Authors from independent states after World War II (Jamaica, Trinidad and Barbados), such as George Lamming and V. S. Naipaul, are targeted for inclusion. We’re also locating harder-to-find examples from the Dutch islands, including important authors such as Cola Debrot and Charles Corsen. Alejo Carpentier (Cuba), Guillermo Cabrera Infante (Cuba), Roger Mais (Jamaica), Derek Walcott (St. Lucia), Edgar Mittelholzer (Guyana), A.J. Seymour (Guyana), Leon-Gontran Damas (French Guyane), Rene Depestre (Haiti), Edgar Cairo (Suriname), Dionne Brand (Trinidad), Sam Selvon (Trinidad), Jean Rhys (Dominica), Denis Henriquez (Aruba), E. Kamau Brathwaite (Barbados), and Hugo Pos (Suriname) are among the hundreds of writers represented.  
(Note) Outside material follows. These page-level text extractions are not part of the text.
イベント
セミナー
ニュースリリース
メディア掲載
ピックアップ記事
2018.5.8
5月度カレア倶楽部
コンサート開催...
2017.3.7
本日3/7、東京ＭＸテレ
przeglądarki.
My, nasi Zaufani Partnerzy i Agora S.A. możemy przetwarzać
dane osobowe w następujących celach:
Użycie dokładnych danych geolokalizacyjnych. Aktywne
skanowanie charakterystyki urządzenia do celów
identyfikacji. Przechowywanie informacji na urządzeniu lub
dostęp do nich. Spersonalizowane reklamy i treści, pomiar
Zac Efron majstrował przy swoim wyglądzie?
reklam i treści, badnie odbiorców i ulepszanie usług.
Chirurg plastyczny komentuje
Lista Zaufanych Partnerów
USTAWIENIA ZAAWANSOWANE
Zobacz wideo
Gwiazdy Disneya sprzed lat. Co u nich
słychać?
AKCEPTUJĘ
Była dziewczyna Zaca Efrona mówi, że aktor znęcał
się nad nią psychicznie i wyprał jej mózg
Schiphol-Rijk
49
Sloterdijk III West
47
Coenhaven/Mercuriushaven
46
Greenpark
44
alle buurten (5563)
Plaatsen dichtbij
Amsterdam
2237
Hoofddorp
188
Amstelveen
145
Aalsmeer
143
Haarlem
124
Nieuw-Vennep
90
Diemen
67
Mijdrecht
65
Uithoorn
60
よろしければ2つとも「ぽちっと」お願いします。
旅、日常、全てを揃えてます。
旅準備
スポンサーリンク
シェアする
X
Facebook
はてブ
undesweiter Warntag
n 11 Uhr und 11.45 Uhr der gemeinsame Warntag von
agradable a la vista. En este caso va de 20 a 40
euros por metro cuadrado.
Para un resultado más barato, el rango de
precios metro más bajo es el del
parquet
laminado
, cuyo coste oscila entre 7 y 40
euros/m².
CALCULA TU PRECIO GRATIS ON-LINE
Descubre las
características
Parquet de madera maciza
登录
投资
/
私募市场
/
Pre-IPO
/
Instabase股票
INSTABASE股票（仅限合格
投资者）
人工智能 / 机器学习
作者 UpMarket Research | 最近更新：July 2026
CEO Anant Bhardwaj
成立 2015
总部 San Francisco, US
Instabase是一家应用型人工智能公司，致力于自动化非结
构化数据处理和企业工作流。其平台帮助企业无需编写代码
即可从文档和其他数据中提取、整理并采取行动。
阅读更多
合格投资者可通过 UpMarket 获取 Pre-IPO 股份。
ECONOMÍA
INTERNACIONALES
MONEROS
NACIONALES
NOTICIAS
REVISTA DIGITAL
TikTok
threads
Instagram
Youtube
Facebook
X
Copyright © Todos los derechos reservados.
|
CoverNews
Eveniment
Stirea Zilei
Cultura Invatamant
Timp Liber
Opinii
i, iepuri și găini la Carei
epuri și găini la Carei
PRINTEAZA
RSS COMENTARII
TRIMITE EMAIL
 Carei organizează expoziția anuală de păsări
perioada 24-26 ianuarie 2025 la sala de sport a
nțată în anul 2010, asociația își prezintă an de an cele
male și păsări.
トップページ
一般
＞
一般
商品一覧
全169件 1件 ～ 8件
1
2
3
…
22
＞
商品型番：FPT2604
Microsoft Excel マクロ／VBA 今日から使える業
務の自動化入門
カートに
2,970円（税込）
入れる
Supporting the study of the writings themselves are interviews, in which the writers share their thoughts about literature and life, putting context around their works. The collection also includes some audio files, along with reference materials, journals (Kyk-over-Al and others), and dictionaries (such as Dictionary of Caribbean English Usage by Allsopp (ed.) and Dominica’s English-Creole dictionary, which are on our targeted bibliography).

Bibliography

Some of the sources we've consulted in creating our bibliography are:

  • A History of Literature in the Caribbean v. I and II, ed. A. James Arnold. Philadelphia/Amsterdam: John Benjamins Publishing Company, 2001
  • Writers of the Caribbean and Central America v. I and II, by M. J. Fenwick. New York/London: Garland Publishing, 1992
  • Caribbean Literature: a bibliography, by Marian Goslinga. Lanham, MD/London: Scarecrow Press:1998
  • Fifty Caribbean Writers, ed. Daryl Cumber Dance. Westport, CT: Greenwood Press, 1986
  • Anglophone Caribbean Poetry, 1970-2001: an Annotated Bibliography, by Emily Allen Westport Williams. CT: Greenwood Press, 2002
  • Diccionário de Autores Latinoamericanos, by Cesar Aria. Buenos Aires: Emece, 2001

Publication Details

Caribbean Literature is available on the Web, either through one-time purchase of perpetual rights or through annual subscription. A library that purchases perpetual rights may receive an archival copy of the content. The collection contains more than 100,000 pages of text with associated images.


Testimonials

This database's ease of searching and its value for classroom use make it a valuable addition to libraries with strong Caribbean literature programs. Summing Up: Recommended.